What I was most struck by was how much joy there is in About Productions’ EVANGELINE, THE QUEEN OF MAKE-BELIEVE, a multimedia musical play that opened over the weekend at Bootleg Theater. It’s a 100 per cent L.A. story, featuring the songs of David Hidalgo and Louie Pérez of Los Lobos as its most glorious asset. Few artists are as truly homegrown as Los Lobos, the Grammy Award-winning East L.A. band whose eclectic musical style and distinctive voice are much loved by Angelenos of all ages and cultures. This is the first time their music will appear in a theatrical production and that reason alone is sure to drive audiences to the theater.
Familiar favorites like “Good Morning, Aztlán,” “River of Fools,” and “Revolution,” played by The Neighborhood Band (led by musical director Scott Rodarte of the band, Ollin) and sung by the expressively world-wise CAVA (Claudia Gonzalez-Tenorio), form the framework for this story, a collaborative effort by Pérez, Theresa Chavez and Rose Portillo.
Dutiful daughter Evangeline (Catherine Lidstone) is a young Chicana growing up in a close knit but hard to escape East L.A. neighborhood in the late 1960s. While her mother (Danielle Barbosa) struggles to find employment, Evangeline artfully multitasks to keep the traditional home running smoothly, tending to her deceased father’s shrine, playing surrogate mom to her younger brother Ramon (Jorge Diaz), and handling all of the household chores like a pro.
Problem is, she has dreams. Blame it on the records or the radio or the inherent restlessness of youth, but she would rather trade the cage of social limitations and familial expectations at home for a go-go dancer’s cage on Sunset Strip. This may be her story but in many ways it is our story too. For we’ve all stood at a similar crossroad and made a decision that would affect the rest of our lives.
Lidstone makes a lovely, leggy Evangeline, her big brown eyes shining with innocent optimism and we are quite happy to hitch a ride on her journey, though there's never really a question as to whether she will achieve her goal. Barbosa effectively represents the archetype of the mother, fiercely loyal to her heritage but in steadfast denial of her family's financial situation, and next door neighbor Rita (Karen Anzoategui) walks away with the scene every time she climbs in Eva’s bedroom window.
With impeccable comic timing and a no-nonsense barrage of questions and observations, she is the one in whom we see the resonance of life. It is she who is in charge of Beto’s car while he is in Vietnam and who religiously rubs the fuzzy dice that hang from the rear view mirror to keep him safe. She’s the best friend who screams and jumps up and down with abandon when Evangeline confides that she has been to the ‘west side’ and makes it her mission to drive Eva to her go-go audition at Club Universe on the Strip.
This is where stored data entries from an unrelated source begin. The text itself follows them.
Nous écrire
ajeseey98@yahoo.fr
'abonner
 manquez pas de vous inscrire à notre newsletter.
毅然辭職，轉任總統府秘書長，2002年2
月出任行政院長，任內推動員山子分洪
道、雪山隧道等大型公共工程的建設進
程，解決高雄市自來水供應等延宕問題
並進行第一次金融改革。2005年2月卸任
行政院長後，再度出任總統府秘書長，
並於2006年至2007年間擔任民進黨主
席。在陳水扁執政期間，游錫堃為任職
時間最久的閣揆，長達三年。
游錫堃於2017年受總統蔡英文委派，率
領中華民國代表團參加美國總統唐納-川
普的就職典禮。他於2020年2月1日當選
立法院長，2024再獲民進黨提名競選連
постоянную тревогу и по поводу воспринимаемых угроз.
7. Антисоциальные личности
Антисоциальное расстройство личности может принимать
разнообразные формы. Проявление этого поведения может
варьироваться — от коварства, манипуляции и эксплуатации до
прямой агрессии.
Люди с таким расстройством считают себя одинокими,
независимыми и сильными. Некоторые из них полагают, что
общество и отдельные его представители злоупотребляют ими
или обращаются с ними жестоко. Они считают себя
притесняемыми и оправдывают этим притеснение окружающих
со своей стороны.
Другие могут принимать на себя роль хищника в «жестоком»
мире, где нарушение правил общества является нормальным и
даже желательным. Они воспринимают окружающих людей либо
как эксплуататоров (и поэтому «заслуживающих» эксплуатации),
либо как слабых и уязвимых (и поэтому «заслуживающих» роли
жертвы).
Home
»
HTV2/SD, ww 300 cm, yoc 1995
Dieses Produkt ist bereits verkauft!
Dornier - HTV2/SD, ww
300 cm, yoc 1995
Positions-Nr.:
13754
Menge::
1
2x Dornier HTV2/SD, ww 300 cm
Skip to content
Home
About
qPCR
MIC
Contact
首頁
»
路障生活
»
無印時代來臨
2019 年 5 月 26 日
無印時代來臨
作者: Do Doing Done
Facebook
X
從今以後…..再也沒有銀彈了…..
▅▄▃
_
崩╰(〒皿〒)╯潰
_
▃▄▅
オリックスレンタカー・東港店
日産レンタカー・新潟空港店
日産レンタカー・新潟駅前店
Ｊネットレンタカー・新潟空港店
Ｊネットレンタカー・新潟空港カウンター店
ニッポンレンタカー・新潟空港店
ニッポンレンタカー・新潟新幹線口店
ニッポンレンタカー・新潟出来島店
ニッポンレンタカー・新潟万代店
And it is also she who recognizes that she will never leave the barrio but will instead remain part of the fabric of the neighborhood while her friend moves on to find a new world of adventure.
Francois-Pierre Couture’s set design is a multi-functional candy-colored delight, self-contained, and ready to tour. A wall of vintage LPs mounted on an open wirework grill separates the band from the playing area and individually themed revolving modular units move to create all of the locations. To represent rooms in Evangeline’s house you’ll see overstuffed baskets of clothing exploding from the laundry unit. Pots and pans are abstractly swept across a panel to denote the kitchen, and a shelf-lined altar with 7-day candles and religious statues marks the shrine to her deceased father.
Suspended above are two video screen cut-outs for cinematographer Claudio Rocha’s terrific projections and everything is filled to the brim with color and life. Plus, the vintage costume designs by Marcy Froehlich easily bring back images of Laugh-In, The Mod Squad, and Sonny & Cher.
Though the story gets a little bogged down in its desire to teach midway through and its resolution left me wondering if I missed a step, EVANGELINE, THE QUEEN OF MAKE-BELIEVE brings a fresh voice to a universal story of self-discovery. The joy in the making is evident from the moment you step into the theater and it will most certainly find a ready audience in a city that delights in the coming-of-age stories of its people.